PoliciesMultiPlayers.EstimateM module¶

EstimateM: generic wrapper on a multi-player decentralized learning policy, to learn on the run the number of players, adapted from rhoEst from [Distributed Algorithms for Learning…, Anandkumar et al., 2010](http://ieeexplore.ieee.org/document/5462144/).

The procedure to estimate \(\hat{M}_i(t)\) is not so simple, but basically everyone starts with \(\hat{M}_i(0) = 1\), and when colliding \(\hat{M}_i(t+1) = \hat{M}_i(t) + 1\), for some time (with a complicated threshold).
My choice for the threshold function, see threshold_on_t(), does not need the horizon either, and uses \(t\) instead.

Note

This is fully decentralized: each child player does NOT need to know the number of players and does NOT require the horizon \(T\).

Warning

This is still very experimental!

Note

For a less generic approach, see the policies defined in rhoEst.rhoEst (generalizing rhoRand.rhoRand) and RandTopMEst.RandTopMEst (generalizing RandTopM.RandTopM).

PoliciesMultiPlayers.EstimateM.threshold_on_t_with_horizon(t, nbPlayersEstimate, horizon=None)[source]¶

Function \(\xi(T, k)\) used as a threshold in rhoEstPlus.
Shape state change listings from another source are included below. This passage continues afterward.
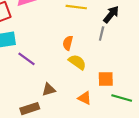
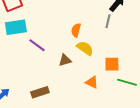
brown triangle: (49, 90) -> (65, 60), moved

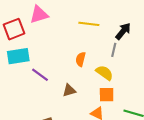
yellow semicircle: (85, 48) -> (104, 73), moved
orange square: (112, 64) -> (107, 95), moved

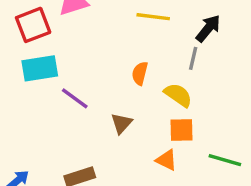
brown triangle: (69, 90) -> (121, 123), turned -32

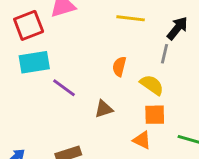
brown triangle: (121, 123) -> (104, 109), turned 30

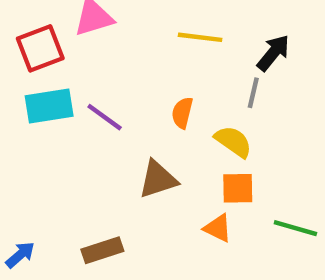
purple line: (64, 88) -> (105, 117), moved
brown triangle: (104, 109) -> (158, 179), size x1.4

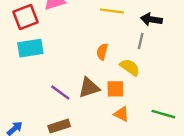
black arrow: (273, 53) -> (151, 19), turned -120
purple line: (105, 117) -> (60, 92), moved
orange square: (238, 188) -> (115, 89), moved

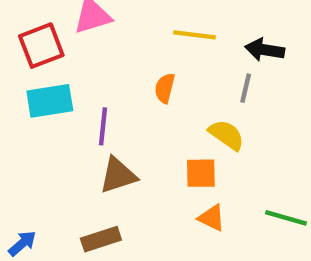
orange semicircle: (102, 52) -> (165, 88), moved
brown triangle: (89, 88) -> (118, 175), moved
purple line: (60, 92) -> (103, 126), moved, turned 60

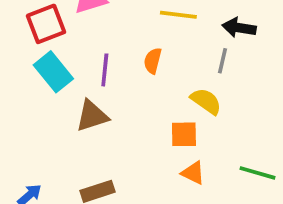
cyan rectangle: (50, 101) -> (53, 72), turned 60
purple line: (103, 126) -> (105, 70), moved
brown triangle: (118, 175) -> (92, 116), moved

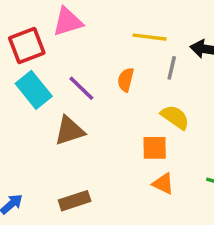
gray line: (223, 61) -> (172, 68), moved
purple line: (105, 70) -> (81, 88), turned -52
0 if nbPlayersEstimate is 0,
1 if nbPlayersEstimate is 1,
any function such that: \(\xi(T, k) = \omega(\log T)\) for all k > 1. (cf. http://mathworld.wolfram.com/Little-OmegaNotation.html). I choose \(\log(1 + T)^2\) or \(\log(1 + T) \log(1 + \log(1 + T))\), as it seems to work just fine and satisfies the condition (25) from [Distributed Algorithms for Learning…, Anandkumar et al., 2010](http://ieeexplore.ieee.org/document/5462144/).

Warning

It requires the horizon \(T\), and does not use the current time \(t\).

Example:

>>> threshold_on_t_with_horizon(1000, 3)  # doctest: +ELLIPSIS
14.287...
>>> threshold_on_t_with_horizon(1000, 3, horizon=2000)  # doctest: +ELLIPSIS
16.357...

PoliciesMultiPlayers.EstimateM.threshold_on_t_doubling_trick(t, nbPlayersEstimate, horizon=None, base=2, min_fake_horizon=1000, T0=1)[source]¶

A trick to have a threshold depending on a growing horizon (doubling-trick).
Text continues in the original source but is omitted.